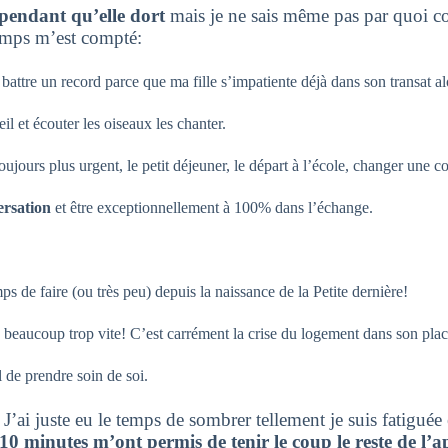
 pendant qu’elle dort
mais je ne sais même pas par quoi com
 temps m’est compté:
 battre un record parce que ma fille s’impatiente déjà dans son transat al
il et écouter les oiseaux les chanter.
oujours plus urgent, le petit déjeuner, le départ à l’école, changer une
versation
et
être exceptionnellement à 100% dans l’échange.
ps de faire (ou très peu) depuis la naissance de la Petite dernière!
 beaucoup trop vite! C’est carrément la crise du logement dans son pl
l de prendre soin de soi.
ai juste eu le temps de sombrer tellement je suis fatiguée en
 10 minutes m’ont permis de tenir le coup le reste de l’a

------------------------

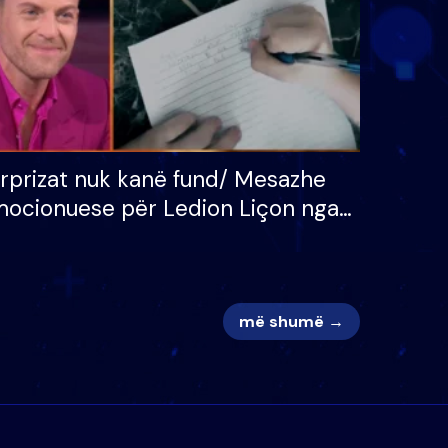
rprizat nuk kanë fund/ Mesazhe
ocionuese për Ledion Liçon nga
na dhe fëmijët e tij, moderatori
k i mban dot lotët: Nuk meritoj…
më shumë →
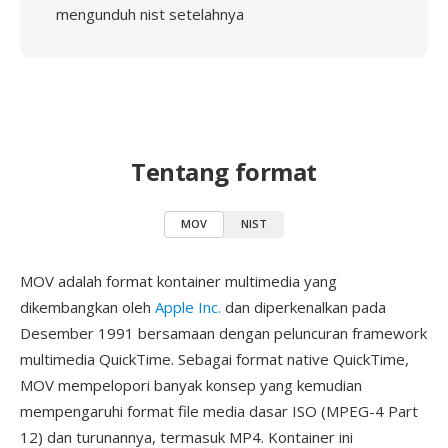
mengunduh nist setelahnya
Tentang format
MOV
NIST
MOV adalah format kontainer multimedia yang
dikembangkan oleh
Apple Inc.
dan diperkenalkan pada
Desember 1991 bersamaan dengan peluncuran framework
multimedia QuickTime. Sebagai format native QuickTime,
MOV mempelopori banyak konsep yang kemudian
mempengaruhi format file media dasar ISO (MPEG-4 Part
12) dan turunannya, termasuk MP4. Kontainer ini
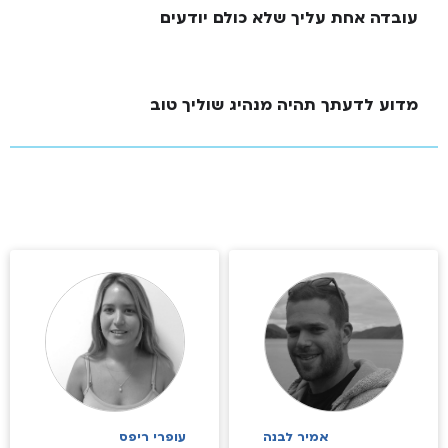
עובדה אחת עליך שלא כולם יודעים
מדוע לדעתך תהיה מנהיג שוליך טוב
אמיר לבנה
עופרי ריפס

------------------------

(Brief):
Look at the records above. Copy every line where the string "format" occurs.

(Result for this exercise):
Tentang format
MOV adalah format kontainer multimedia yang
multimedia QuickTime. Sebagai format native QuickTime,
mempengaruhi format file media dasar ISO (MPEG-4 Part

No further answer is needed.